→ **Materials provided**:
※

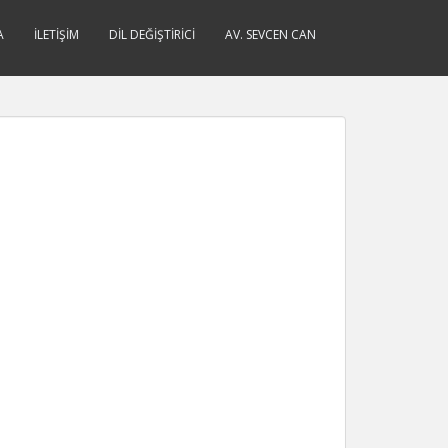
A
İLETIŞIM
DIL DEĞIŞTIRICI
AV. SEVCEN CAN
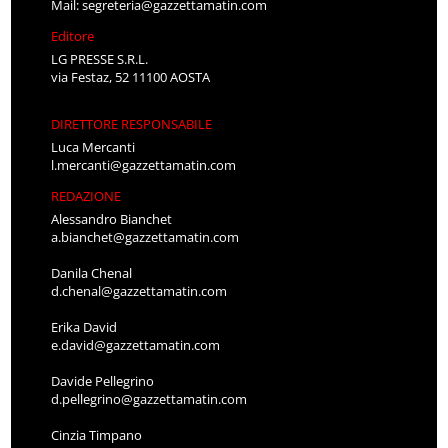
Mail:
segreteria@gazzettamatin.com
Editore
LG PRESSE S.R.L.
via Festaz, 52 11100 AOSTA
DIRETTORE RESPONSABILE
Luca Mercanti
l.mercanti@gazzettamatin.com
REDAZIONE
Alessandro Bianchet
a.bianchet@gazzettamatin.com
Danila Chenal
d.chenal@gazzettamatin.com
Erika David
e.david@gazzettamatin.com
Davide Pellegrino
d.pellegrino@gazzettamatin.com
Cinzia Timpano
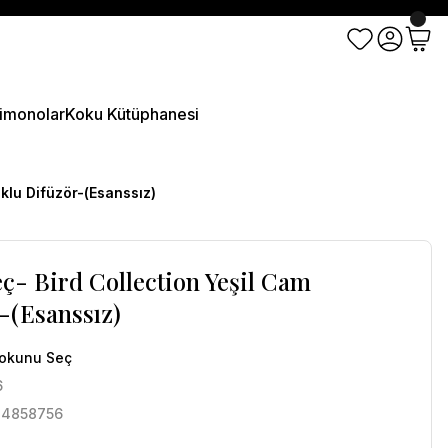
imonolar
Koku Kütüphanesi
klu Difüzör-(Esanssız)
ç- Bird Collection Yeşil Cam
-(Esanssız)
Kokunu Seç
6
44858756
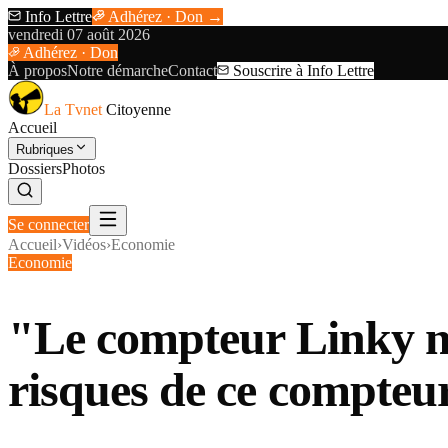
Info Lettre
Adhérez · Don →
vendredi 07 août 2026
Adhérez · Don
À propos
Notre démarche
Contact
Souscrire à Info Lettre
La Tvnet
Citoyenne
Accueil
Rubriques
Dossiers
Photos
Se connecter
Accueil
›
Vidéos
›
Economie
Economie
"Le compteur Linky n'e
risques de ce compteu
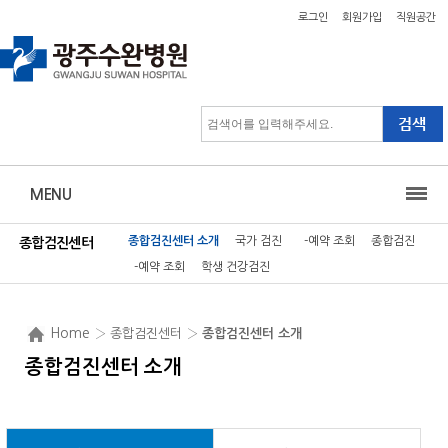
로그인
회원가입
직원공간
MENU
종합검진센터 소개
국가 검진
-예약 조회
종합검진
종합검진센터
-예약 조회
학생 건강검진
Home
› 종합검진센터 ›
종합검진센터 소개
종합검진센터 소개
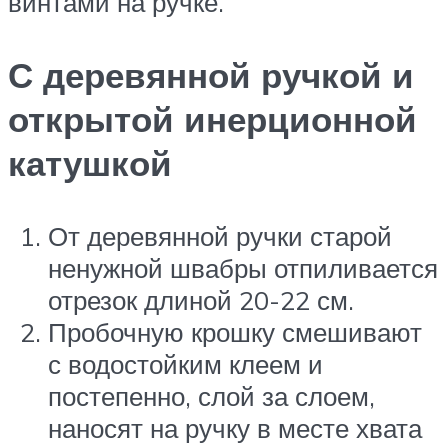
винтами на ручке.
С деревянной ручкой и
открытой инерционной
катушкой
От деревянной ручки старой
ненужной швабры отпиливается
отрезок длиной 20-22 см.
Пробочную крошку смешивают
с водостойким клеем и
постепенно, слой за слоем,
наносят на ручку в месте хвата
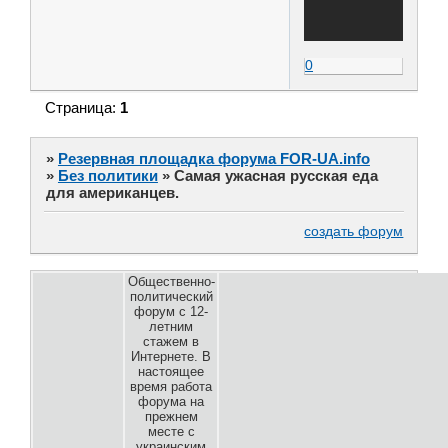
0
Страница:
1
»
Резервная площадка форума FOR-UA.info
»
Без политики
»
Самая ужасная русская еда
для американцев.
создать форум
Общественно-
политический
форум с 12-
летним
стажем в
Интернете. В
настоящее
время работа
форума на
прежнем
месте с
украинским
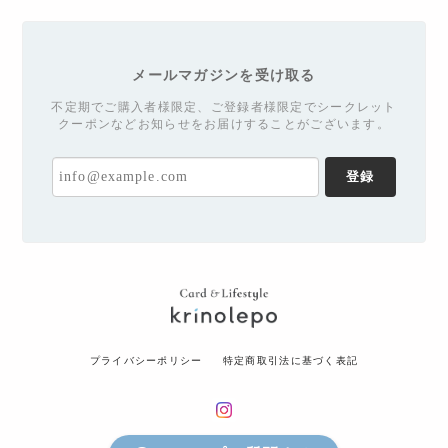
メールマガジンを受け取る
不定期でご購入者様限定、ご登録者様限定でシークレット
クーポンなどお知らせをお届けすることがございます。
登録
プライバシーポリシー
特定商取引法に基づく表記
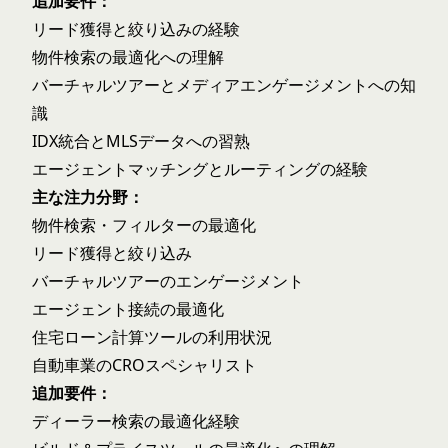
追加要件：
リード獲得と絞り込みの経験
物件検索の最適化への理解
バーチャルツアーとメディアエンゲージメントへの知
識
IDX統合とMLSデータへの習熟
エージェントマッチングとルーティングの経験
主な注力分野：
物件検索・フィルターの最適化
リード獲得と絞り込み
バーチャルツアーのエンゲージメント
エージェント接続の最適化
住宅ローン計算ツールの利用状況
自動車業のCROスペシャリスト
追加要件：
ディーラー検索の最適化経験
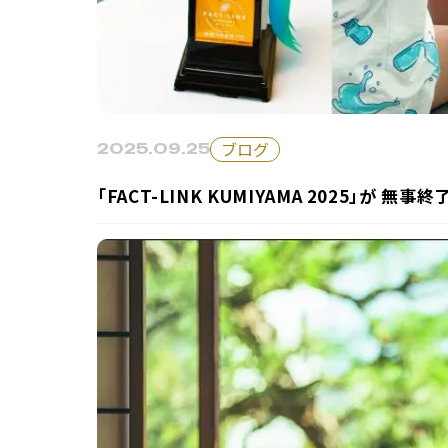
ブログ
2025.09.25
「FACT-LINK KUMIYAMA 2025」が 無事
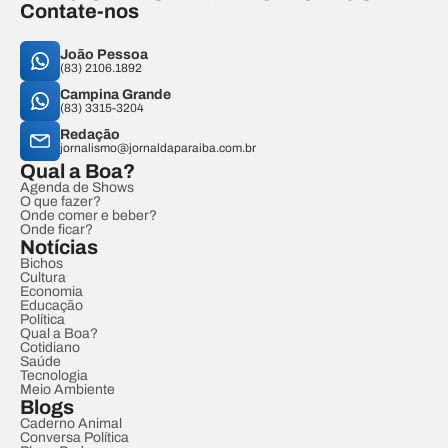
Contate-nos
João Pessoa
(83) 2106.1892
Campina Grande
(83) 3315-3204
Redação
jornalismo@jornaldaparaiba.com.br
Qual a Boa?
Agenda de Shows
O que fazer?
Onde comer e beber?
Onde ficar?
Notícias
Bichos
Cultura
Economia
Educação
Política
Qual a Boa?
Cotidiano
Saúde
Tecnologia
Meio Ambiente
Blogs
Caderno Animal
Conversa Política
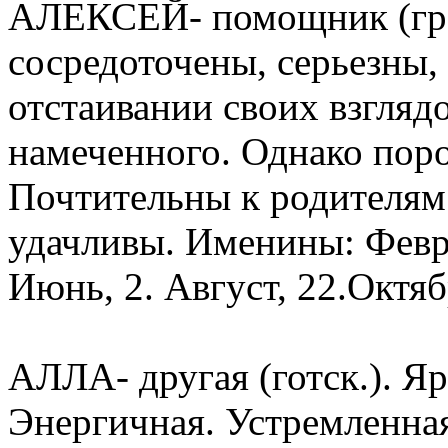
АЛЕКСЕЙ- помощник (гре
сосредоточены, серьезны,
отстаивании своих взгляд
намеченного. Однако пор
Почтительны к родителям
удачливы. Именины: Февра
Июнь, 2. Август, 22.Октябр
АЛЛА- другая (готск.). Яр
Энергичная. Устремленная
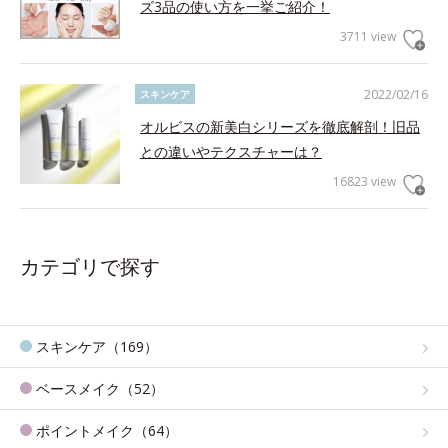
ズ3品の使い方を一挙ご紹介！
3711 view
2022/02/16
スキンケア
オルビスの新美白シリーズを徹底解剖！旧品
との違いやテクスチャーは？
16823 view
カテゴリで探す
スキンケア（169）
ベースメイク（52）
ポイントメイク（64）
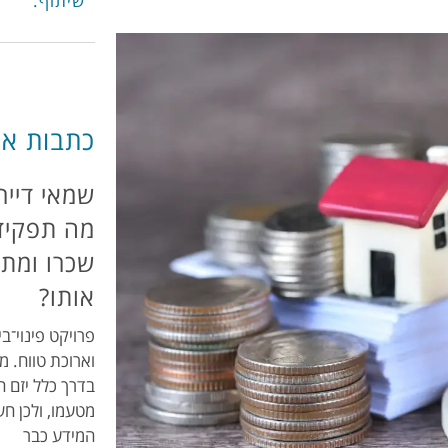
שיתוף:
כתבות אח
שמאי דיירי
מה תפקידו
שכרו ומתי
אותו?
פרויקט פינוי־ב
וארוכת טווח. מ
בדרך כלל יזם 
מטעמו, ולכן ח
המידע כבר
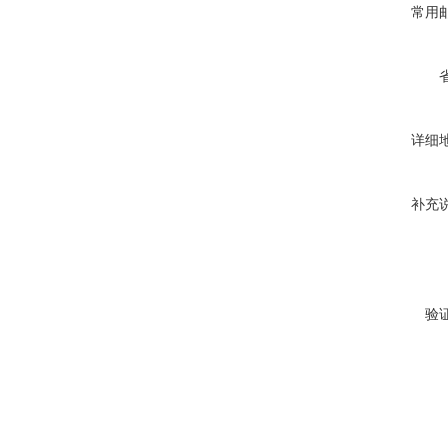
常用
详细
补充
验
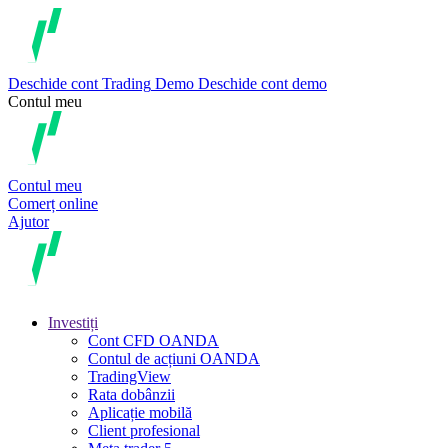
Deschide cont
Trading
Demo
Deschide cont demo
Contul meu
Contul meu
Comerț online
Ajutor
Investiți
Cont CFD OANDA
Contul de acțiuni OANDA
TradingView
Rata dobânzii
Aplicație mobilă
Client profesional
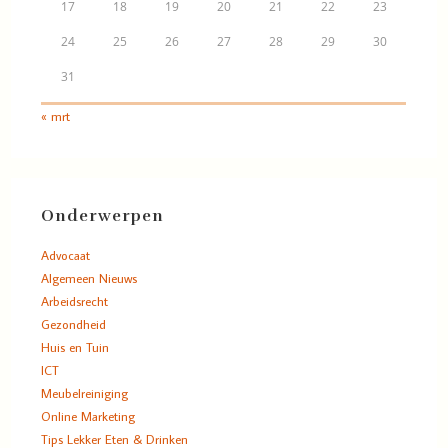
17
18
19
20
21
22
23
24
25
26
27
28
29
30
31
« mrt
Onderwerpen
Advocaat
Algemeen Nieuws
Arbeidsrecht
Gezondheid
Huis en Tuin
ICT
Meubelreiniging
Online Marketing
Tips Lekker Eten & Drinken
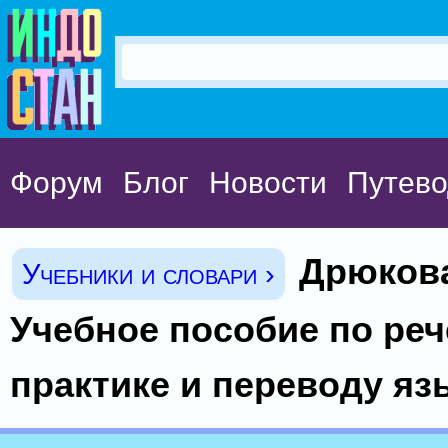
Форум
Блог
Новости
Путево
Дрюкова
Учебники и словари ›
Учебное пособие по ре
практике и переводу яз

※

→ **Your instructions**: For this exercise, transcribe the entries above exactly, without any pictures.

→ **Response below**:
A
İLETIŞIM
DIL DEĞIŞTIRICI
AV. SEVCEN CAN
Mail:
segreteria@gazzettamatin.com
Editore
LG PRESSE S.R.L.
via Festaz, 52 11100 AOSTA
DIRETTORE RESPONSABILE
Luca Mercanti
l.mercanti@gazzettamatin.com
REDAZIONE
Alessandro Bianchet
a.bianchet@gazzettamatin.com
Danila Chenal
d.chenal@gazzettamatin.com
Erika David
e.david@gazzettamatin.com
Davide Pellegrino
d.pellegrino@gazzettamatin.com
Cinzia Timpano
imonolar
Koku Kütüphanesi
klu Difüzör-(Esanssız)
ç- Bird Collection Yeşil Cam
-(Esanssız)
Kokunu Seç
6
44858756
Info Lettre
Adhérez · Don →
vendredi 07 août 2026
Adhérez · Don
À propos
Notre démarche
Contact
Souscrire à Info Lettre
La Tvnet
Citoyenne
Accueil
Rubriques
Dossiers
Photos
Se connecter
Accueil
›
Vidéos
›
Economie
Economie
"Le compteur Linky n'e
risques de ce compteu
로그인
회원가입
직원공간
MENU
종합검진센터 소개
국가 검진
-예약 조회
종합검진
종합검진센터
-예약 조회
학생 건강검진
Home
› 종합검진센터 ›
종합검진센터 소개
종합검진센터 소개
винтами на ручке.
С деревянной ручкой и
открытой инерционной
катушкой
От деревянной ручки старой
ненужной швабры отпиливается
отрезок длиной 20-22 см.
Пробочную крошку смешивают
с водостойким клеем и
постепенно, слой за слоем,
наносят на ручку в месте хвата
0
Страница:
1
»
Резервная площадка форума FOR-UA.info
»
Без политики
»
Самая ужасная русская еда
для американцев.
создать форум
Общественно-
политический
форум с 12-
летним
стажем в
Интернете. В
настоящее
время работа
форума на
прежнем
месте с
украинским
メールマガジンを受け取る
不定期でご購入者様限定、ご登録者様限定でシークレット
クーポンなどお知らせをお届けすることがございます。
登録
プライバシーポリシー
特定商取引法に基づく表記
追加要件：
リード獲得と絞り込みの経験
物件検索の最適化への理解
バーチャルツアーとメディアエンゲージメントへの知
識
IDX統合とMLSデータへの習熟
エージェントマッチングとルーティングの経験
主な注力分野：
物件検索・フィルターの最適化
リード獲得と絞り込み
バーチャルツアーのエンゲージメント
エージェント接続の最適化
住宅ローン計算ツールの利用状況
自動車業のCROスペシャリスト
追加要件：
ディーラー検索の最適化経験
ブログ
2025.09.25
「FACT-LINK KUMIYAMA 2025」が 無事
Contate-nos
João Pessoa
(83) 2106.1892
Campina Grande
(83) 3315-3204
Redação
jornalismo@jornaldaparaiba.com.br
Qual a Boa?
Agenda de Shows
O que fazer?
Onde comer e beber?
Onde ficar?
Notícias
Bichos
Cultura
Economia
Educação
Política
Qual a Boa?
Cotidiano
Saúde
Tecnologia
Meio Ambiente
Blogs
Caderno Animal
Conversa Política
АЛЕКСЕЙ- помощник (гре
сосредоточены, серьезны,
отстаивании своих взгляд
намеченного. Однако пор
Почтительны к родителям
удачливы. Именины: Февра
Июнь, 2. Август, 22.Октябр
АЛЛА- другая (готск.). Яр
Энергичная. Устремленная
ズ3品の使い方を一挙ご紹介！
3711 view
2022/02/16
スキンケア
オルビスの新美白シリーズを徹底解剖！旧品
との違いやテクスチャーは？
16823 view
カテゴリで探す
スキンケア（169）
ベースメイク（52）
ポイントメイク（64）
שיתוף:
כתבות אח
שמאי דיירי
מה תפקידו
שכרו ומתי
אותו?
פרויקט פינוי־ב
וארוכת טווח. מ
בדרך כלל יזם 
מטעמו, ולכן ח
המידע כבר
常用
详细
补充
验
Deschide cont
Trading
Demo
Deschide cont demo
Contul meu
Contul meu
Comerț online
Ajutor
Investiți
Cont CFD OANDA
Contul de acțiuni OANDA
TradingView
Rata dobânzii
Aplicație mobilă
Client profesional
17
18
19
20
21
22
23
24
25
26
27
28
29
30
31
« mrt
Onderwerpen
Advocaat
Algemeen Nieuws
Arbeidsrecht
Gezondheid
Huis en Tuin
ICT
Meubelreiniging
Online Marketing
Tips Lekker Eten & Drinken
Форум
Блог
Новости
Путево
Дрюкова
Учебники и словари ›
Учебное пособие по ре
практике и переводу яз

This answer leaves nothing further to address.